CLIP–Depth Guided Multi-View Pair Selection for Large-Scale 3D Reconstruction

A CLIP and Depth-Anything v2 based view selection strategy that improves robustness and scalability of agricultural 3D reconstruction with COLMAP.

Traditional structure-from-motion pipelines struggle in large, repetitive agricultural scenes due to ambiguous matches and weak viewpoint coverage. In this project, we design an end-to-end 3D reconstruction pipeline that fuses global descriptors from CLIP and Depth-Anything v2 to intelligently shortlist image pairs, and then uses rotation-robust local features to build stable maps with COLMAP.

Methodology

The pipeline combines global semantic and geometric cues with robust feature matching:

Global descriptor fusion. Extract CLIP and Depth-Anything v2 global descriptors for each image to capture both high-level semantics and depth-aware geometry.
View pair clustering.
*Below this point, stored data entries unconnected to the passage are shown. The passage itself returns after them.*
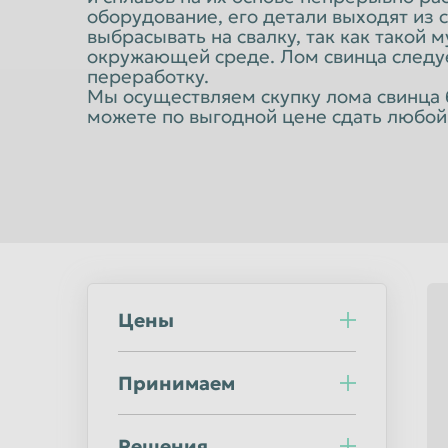
Норильск
Омск
оборудование, его детали выходят из с
выбрасывать на свалку, так как такой 
Оренбург
Орск
окружающей среде. Лом свинца следуе
переработку.
Пермь
Петрозаводс
Мы осуществляем скупку лома свинца б
Подольск
Прокопьевск
можете по выгодной цене сдать любой
Ростов-на-Дону
Рыбинск
Салават
Самара
Саранск
Саратов
Северодвинск
Симферополь
Сочи
Ставрополь
Цены
Стерлитамак
Сургут
Сыктывкар
Таганрог
Принимаем
Тверь
Тольятти
Тула
Тюмень
Решения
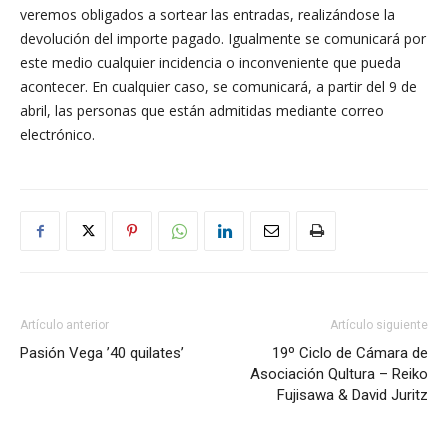
veremos obligados a sortear las entradas, realizándose la
devolución del importe pagado. Igualmente se comunicará por
este medio cualquier incidencia o inconveniente que pueda
acontecer. En cualquier caso, se comunicará, a partir del 9 de
abril, las personas que están admitidas mediante correo
electrónico.
Artículo anterior
Artículo siguiente
Pasión Vega ’40 quilates’
19º Ciclo de Cámara de
Asociación Qultura – Reiko
Fujisawa & David Juritz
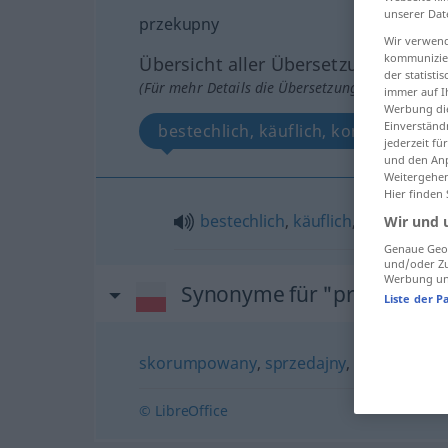
unserer Dat
przekupny
Wir verwend
kommunizier
Übersicht aller Übersetzungen
der statist
(Für mehr Details die Übersetzung anklicken/an
immer auf I
Werbung die
Einverständ
bestechlich, käuflich, korrupt
jederzeit f
und den Anp
Weitergehen
Hier finden
bestechlich
,
käuflich
,
korrupt
Wir und 
Genaue Geol
und/oder Zu
Werbung und
Synonyme für "przekupny"
Liste der P
skorumpowany
,
sprzedajny
,
zepsuty
© LibreOffice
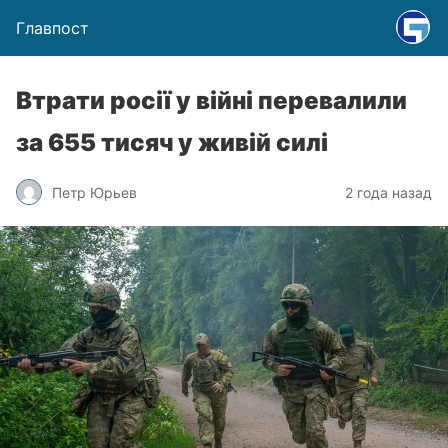
Главпост
Втрати росії у війні перевалили
за 655 тисяч у живій силі
Петр Юрьев
2 года назад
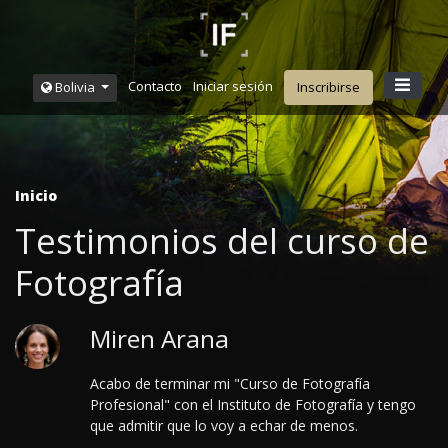
Contacto
Iniciar sesión
Bolivia
Inscribirse
Inicio
Testimonios del curso de
Fotografía
Miren Arana
Acabo de terminar mi "Curso de Fotografía
Profesional" con el Instituto de Fotografía y tengo
que admitir que lo voy a echar de menos.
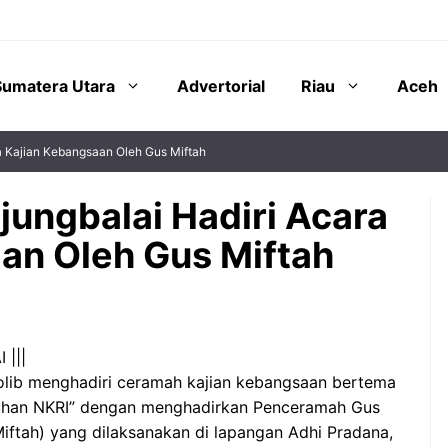
Sumatera Utara
Advertorial
Riau
Aceh
ra Kajian Kebangsaan Oleh Gus Miftah
njungbalai Hadiri Acara
an Oleh Gus Miftah
 |||
Tholib menghadiri ceramah kajian kebangsaan bertema
uhan NKRI” dengan menghadirkan Penceramah Gus
ftah) yang dilaksanakan di lapangan Adhi Pradana,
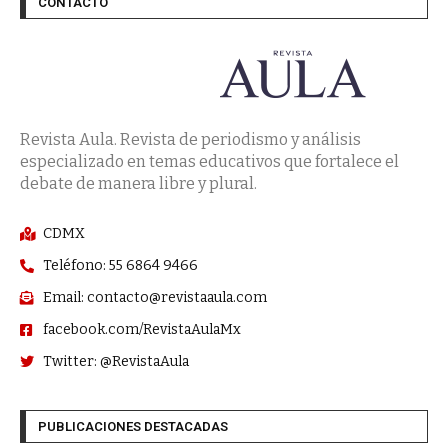
CONTACTO
Revista Aula. Revista de periodismo y análisis
especializado en temas educativos que fortalece el
debate de manera libre y plural.
CDMX
Teléfono: 55 6864 9466
Email: contacto@revistaaula.com
facebook.com/RevistaAulaMx
Twitter: @RevistaAula
PUBLICACIONES DESTACADAS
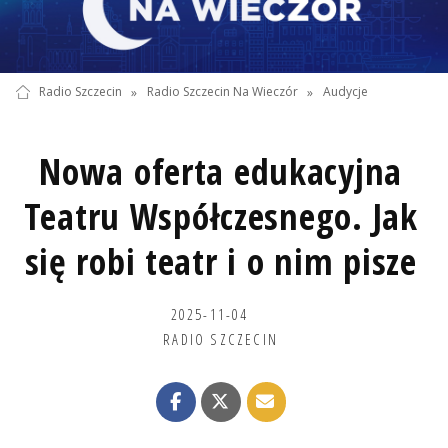
Radio Szczecin
»
Radio Szczecin Na Wieczór
»
Audycje
Nowa oferta edukacyjna
Teatru Współczesnego. Jak
się robi teatr i o nim pisze
2025-11-04
RADIO SZCZECIN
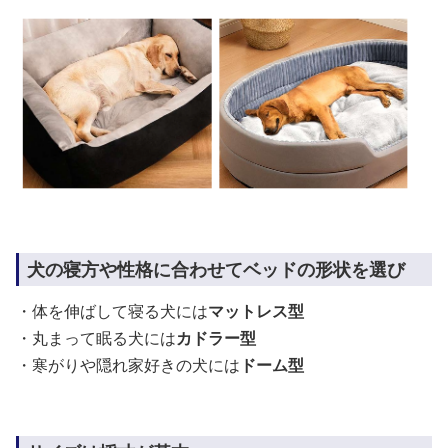
犬の寝方や性格に合わせてベッドの形状を選び
・体を伸ばして寝る犬には
マットレス型
・丸まって眠る犬には
カドラー型
・寒がりや隠れ家好きの犬には
ドーム型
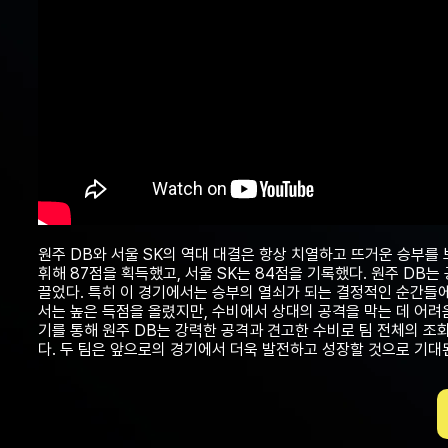
원주 DB와 서울 SK의 역대 대결은 항상 치열하고 뜨거운 승부를 
휘해 87점을 획득했고, 서울 SK는 84점을 기록했다. 원주 DB
끌었다. 특히 이 경기에서는 승부의 열쇠가 되는 결정적인 순간들에
서는 높은 득점을 올렸지만, 수비에서 상대의 공격을 막는 데 어려
기를 통해 원주 DB는 강력한 공격과 견고한 수비로 팀 전체의 조
다. 두 팀은 앞으로의 경기에서 더욱 발전하고 성장할 것으로 기대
Reduce the fused descriptors using t-SNE and cluster them with KMeans to identify promising view pairs that are likely to have good overlap and complementary coverage.
Robust local matching. Detect rotation-robust ALIKED keypoints and match them with LightGlue to obtain accurate, efficient correspondences within the shortlisted pairs.
Incremental COLMAP mapping. Feed the matched pairs into an incremental COLMAP pipeline to reconstruct large field scenes with improved stability and fewer gross matching failures.

Results & Impact

The CLIP–Depth guided pairing improves reconstruction completeness and consistency in long, repetitive rows compared with naive nearest-neighbor or fully-connected pairing strategies.

This project shows that integrating foundation model descriptors with classic SfM pipelines can significantly enhance 3D mapping robustness in agricultural environments, without requiring modifications to the underlying reconstruction engine.